START Material shown

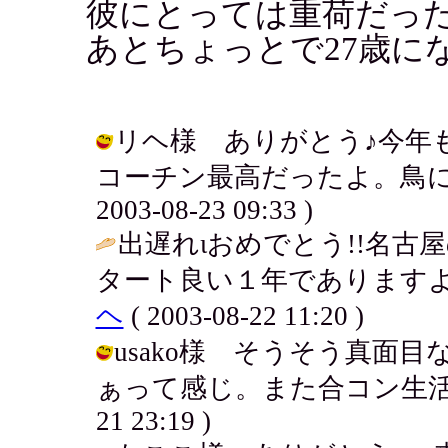
彼にとっては重荷だったん
あとちょっとで27歳に
リヘ様 ありがとう♪今年
コーチン最高だったよ。鳥に対
2003-08-23 09:33 )
出遅れιおめでとう!!名
タート良い１年でありますよぉ
ヘ
( 2003-08-22 11:20 )
usako様 そうそう真面
ぁって感じ。また合コン生活復活さ
21 23:19 )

END Material shown

# Work request
Starting from the line that contains "コーチン最高だったよ。鳥に対", transcribe each line to the end of the records above. Please add nothing.

# Output
コーチン最高だったよ。鳥に対
2003-08-23 09:33 )
出遅れιおめでとう!!名
タート良い１年でありますよぉ
ヘ
( 2003-08-22 11:20 )
usako様 そうそう真面
ぁって感じ。また合コン生活復活さ
21 23:19 )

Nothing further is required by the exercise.